I’ve been writing less than I used to in the past months. It has to do with not being motived enough, the frustrating pandemic, but also with my decision of not participating in memes, I used to participate in.
I chose to do that for many reasons. For one, I don’t want to be associated with blogs, that are being mean to people I care about and/or exclude people because of their orientation or lifestyle. Blogs that are transphobic and simply horrible.
And on some very personal level, I don’t feel I am welcome to participate when the people running the meme block me on their personal accounts. And not for something I did or said – that I would be ok with. Blocked because of the people in my life.
When I say I don’t want to be associated with those memes and blogs, it doesn’t mean that I now will go back and delete all the posts I linked to those blogs in the past. My past is my past and I am who I am because of that past. It also shows my development. Where I came from and where I’m going.
What did I do? I simply stopped participating several weeks ago. The last one I did, I managed to get all of those memes into one post.
Did anyone notice? Maybe. No one reached out. But on the other hand, I wasn’t vocal about my reasons. I simply stopped. And maybe it’s true what they say: Out of sight, out of mind. My blog and I don’t have such a huge range. Does it really matter who I follow and interact with? Yes, it does. Some of those people were easy to let go of, others I’m still struggling with. There are people I have been in contact with since I started blogging. Memes and blogs that helped me think, become the person I am today. Maybe, secretly, I still hope those will come around and see and understand.
I have not particularly been vocal about what has been happening. And I know I have so much more to learn and understand and a long way to go. We all do. So I do things in my own pace and stopped writing.
Does not participating even matter?
I came to the conclusion that not participating might not matter, but participating does.

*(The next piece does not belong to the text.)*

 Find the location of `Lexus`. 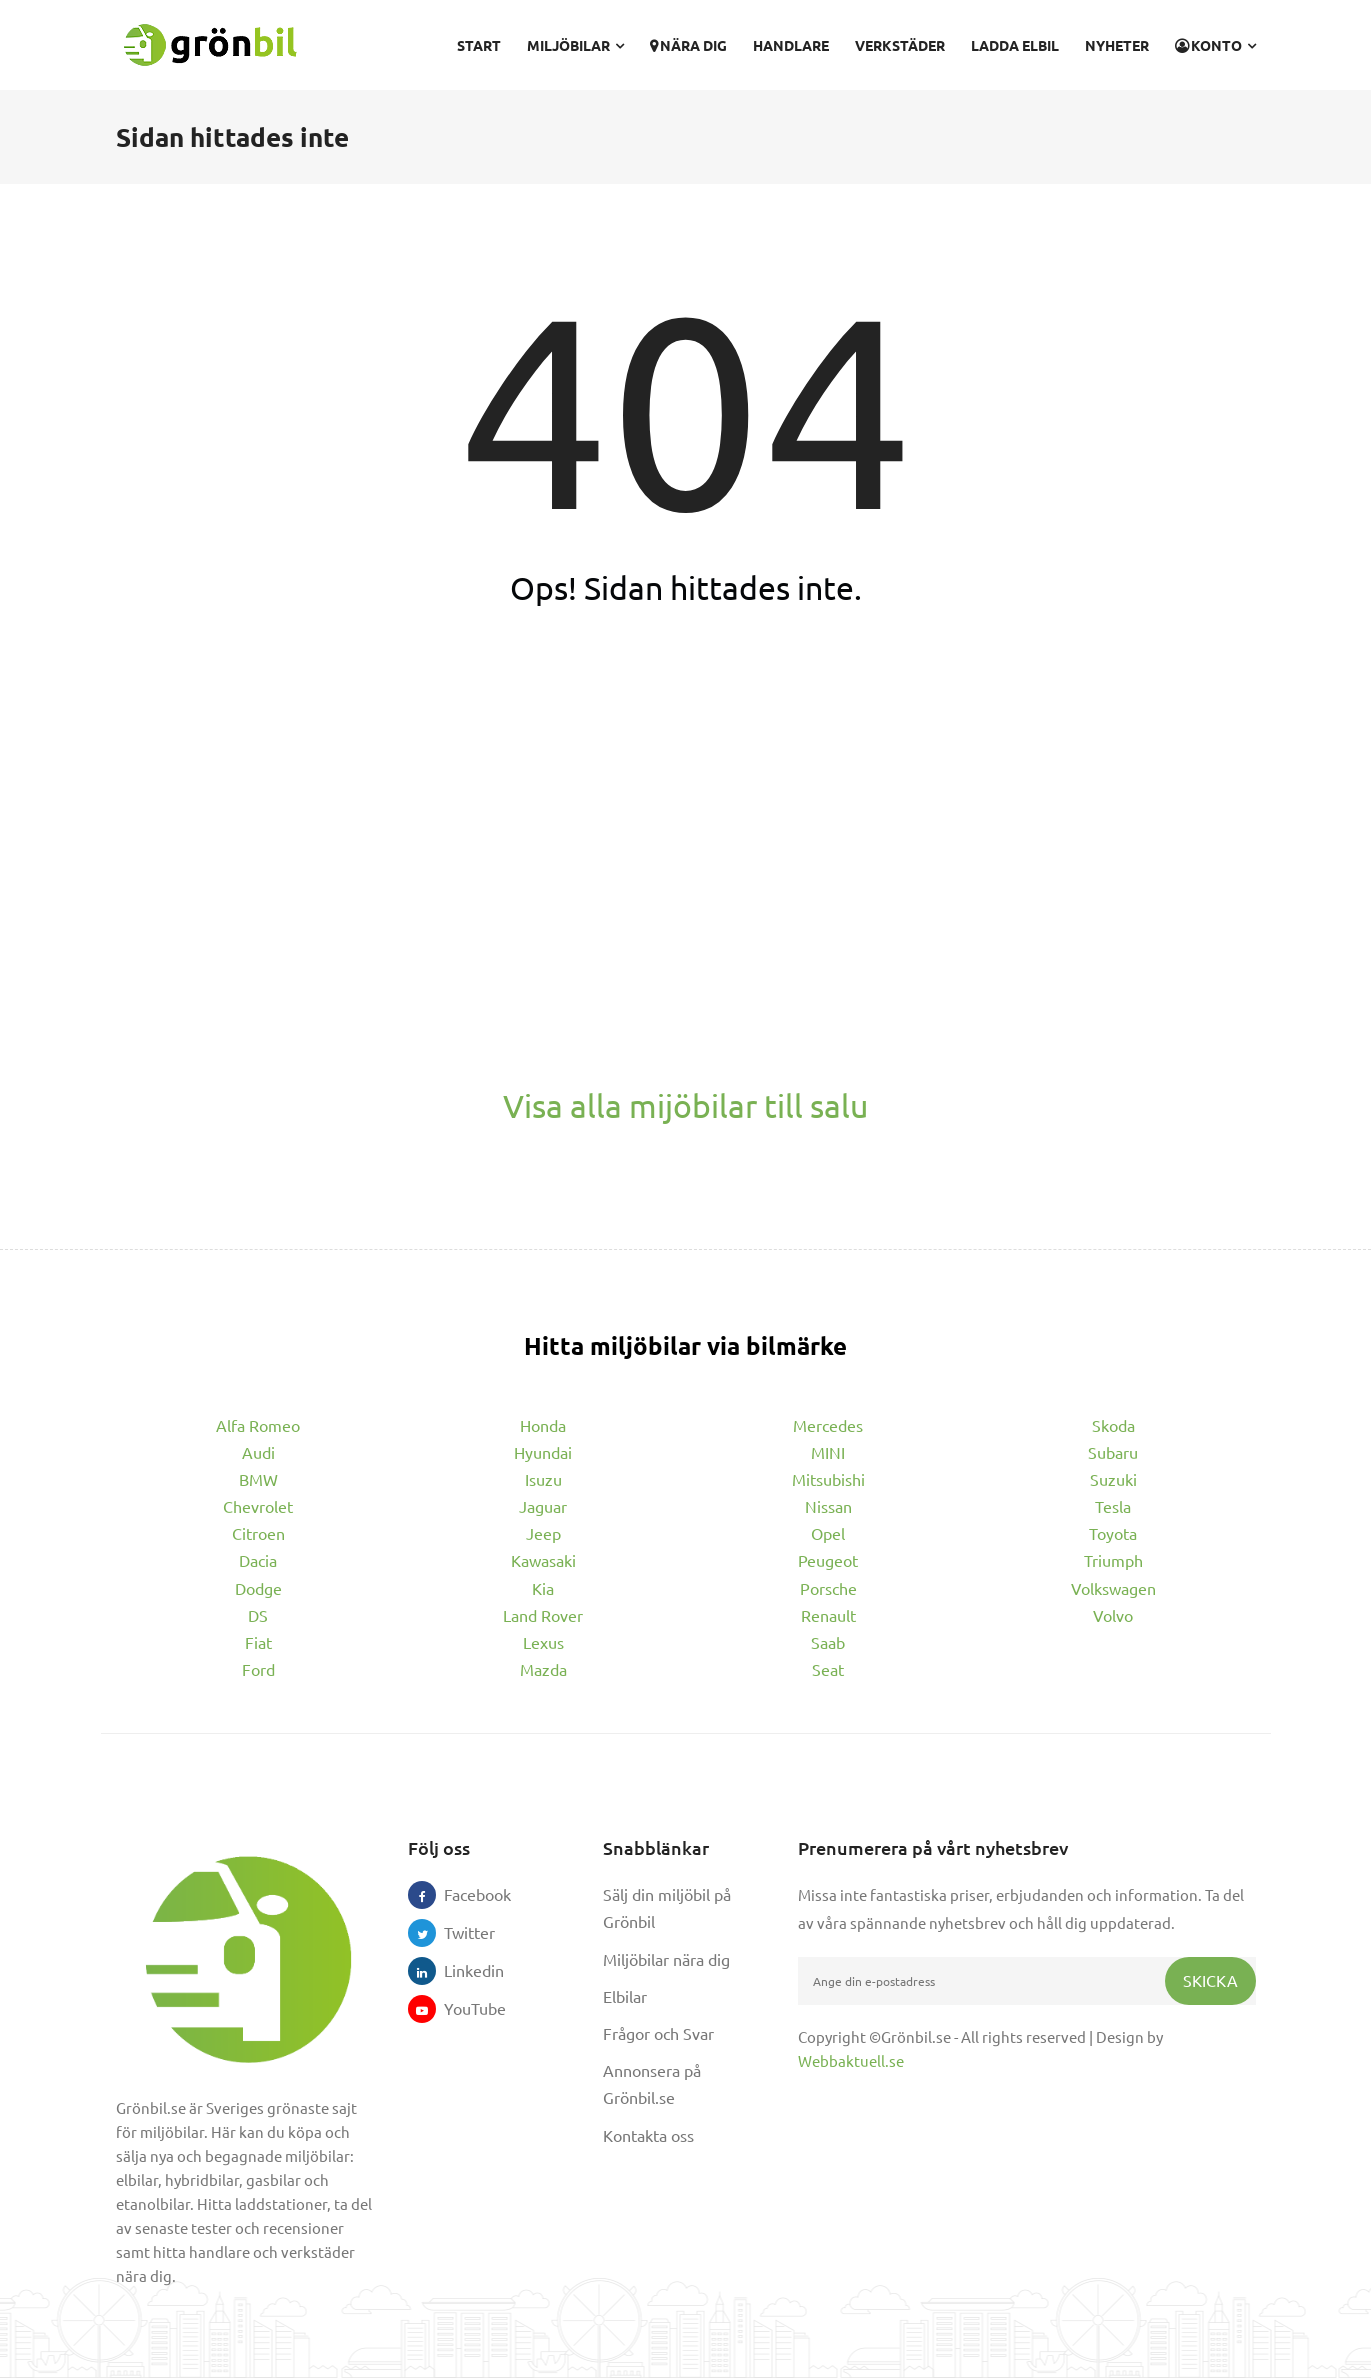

What I don’t write isn’t seen, but what I wrote and where I write it, is. And even if it’s a small step, it shows where my mind, my heart and my morals lie.
It’s your writing space, and you should use it for what matters most to you. Taking a stand can happen in very subtle ways. And I don’t think any of us should worry whether anyone is reading us. That is truly secondary, I believe. Writing should be about feeding your soul and connecting with the people who matter to you.

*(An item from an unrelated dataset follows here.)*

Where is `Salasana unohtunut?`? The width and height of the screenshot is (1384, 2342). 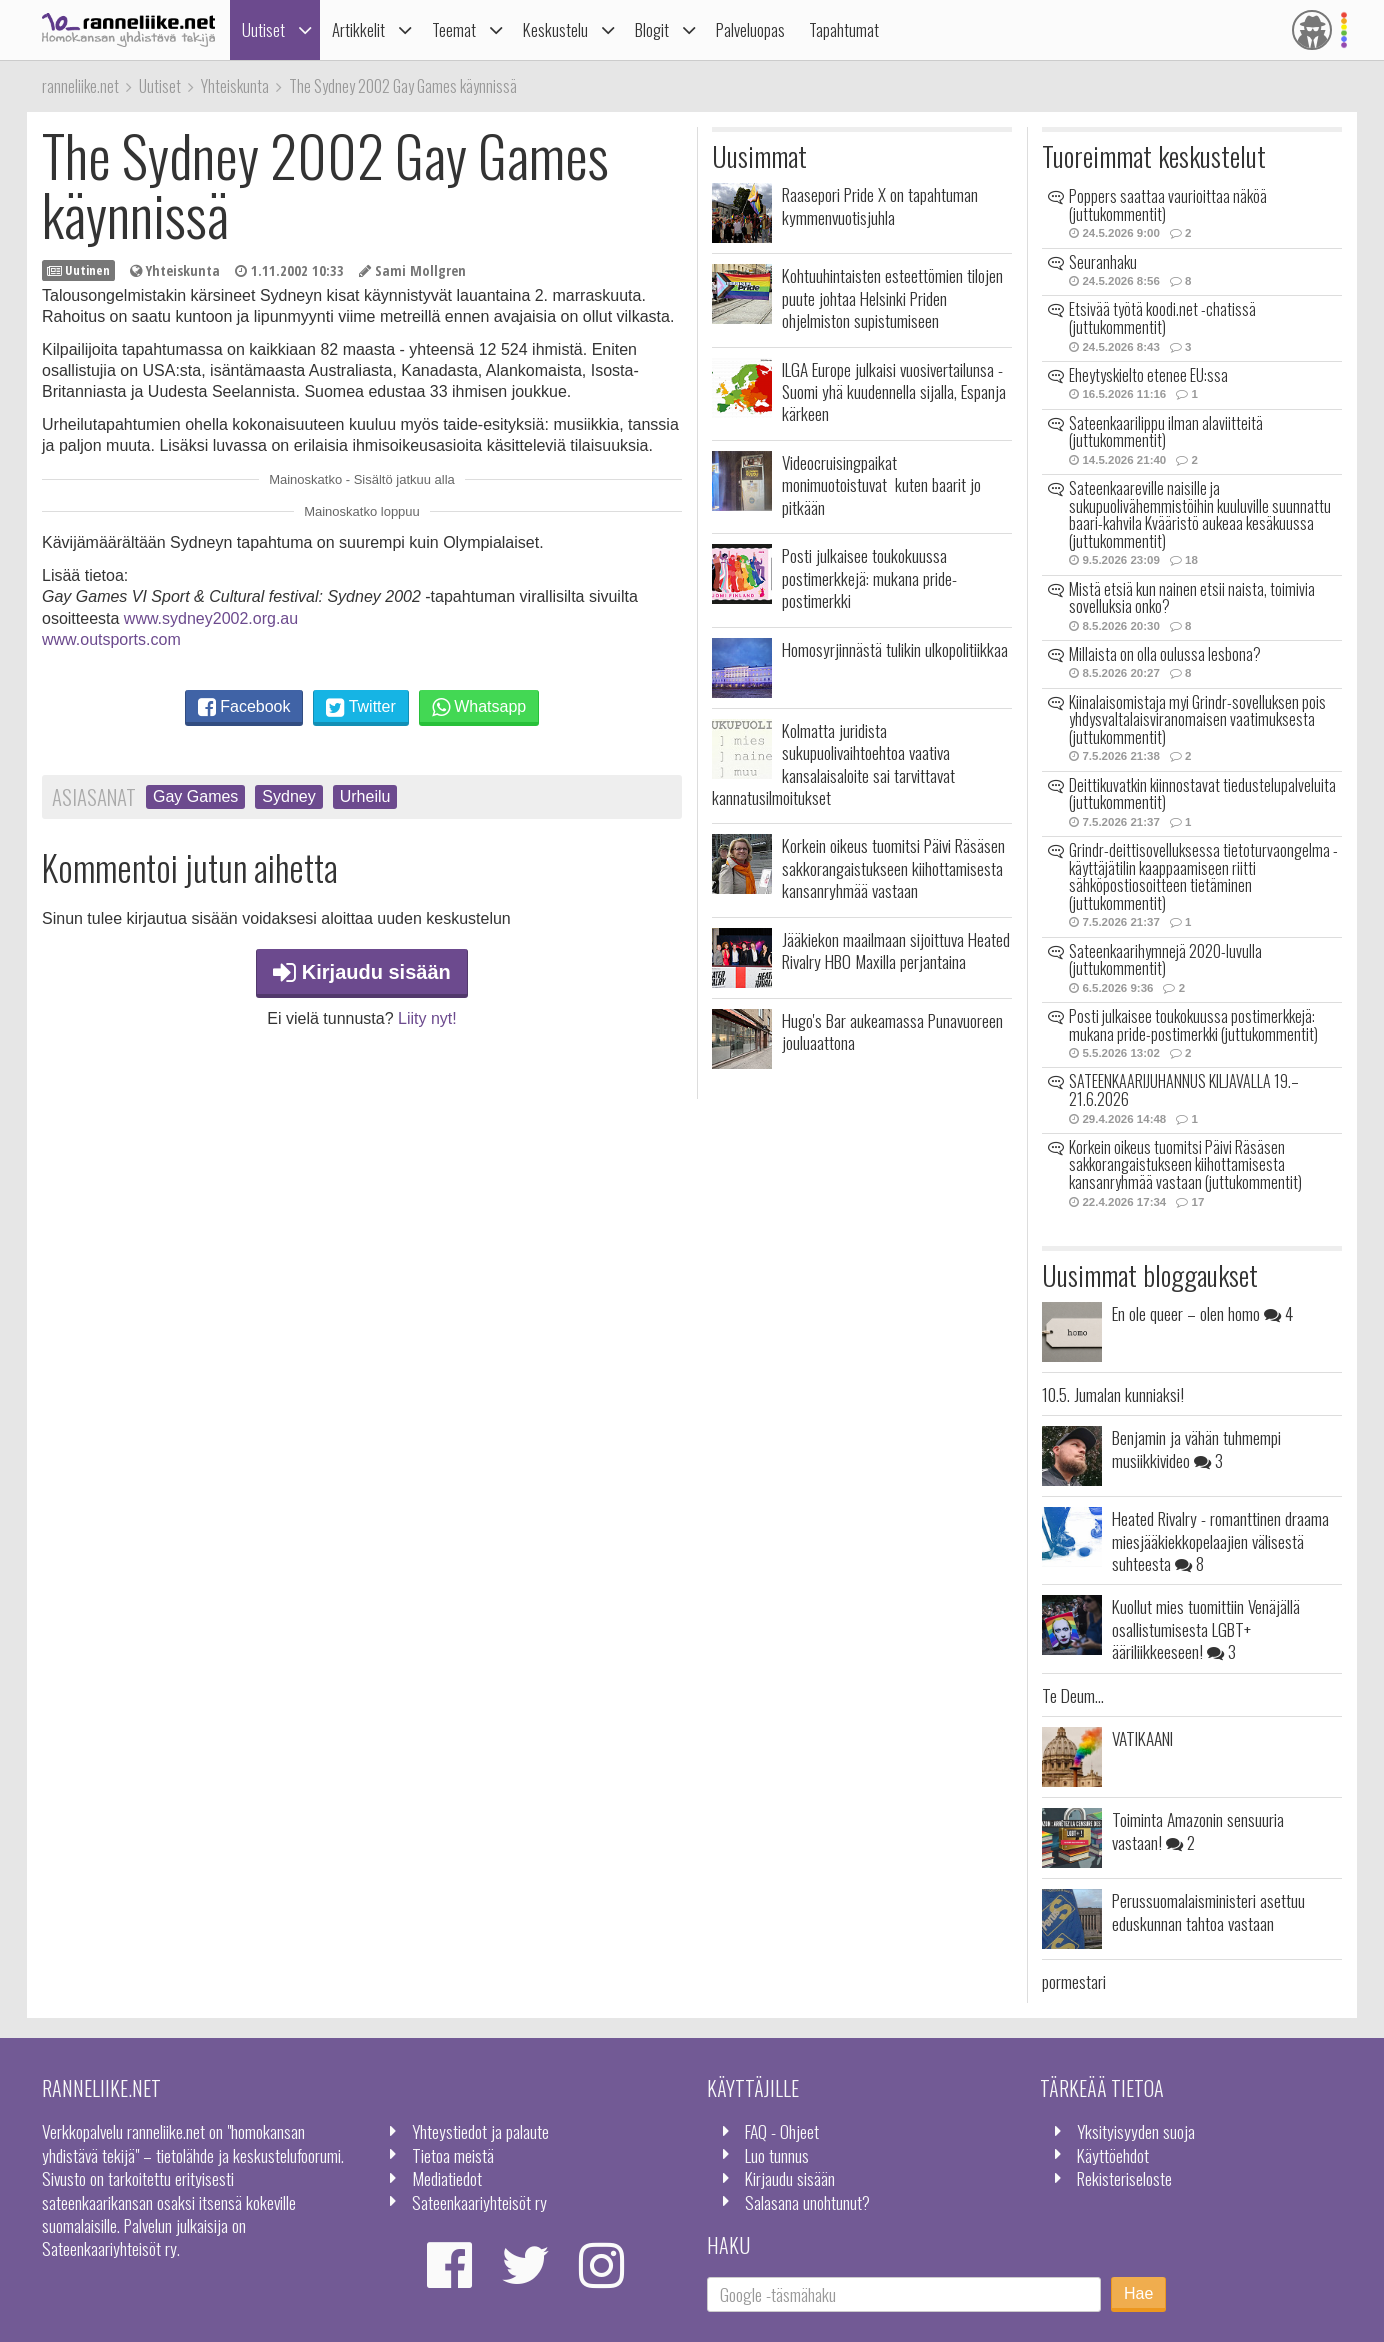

Not participating does matter. You say you haven’t been vocal about it but in a way you have. By not participating you “spoke up” and said “this isn’t okay”. Good on you! Yes our past is our past. I wouldn’t delete it either. Learn grow, move forward.
I think that increasingly many of us are doing this very thing. Not participating is something you can do to make a point. I think people do notice, but whether they care is something else. As Brigit says, you have to write for yourself first and maybe also for those important people who read your words. Keep writing though!
I think not participating in those memes is akin to voting with your dollars. I’m certainly not going to give traffic to them or support them in any way. I don’t want or need those types of associations. I didn’t delete the old posts either. I did remove the badge on posts for one particular meme because I was so sickened by the person’s behavior. Plus she blocked me when we hadn’t even had any personal interactions regarding her transphobic behavior.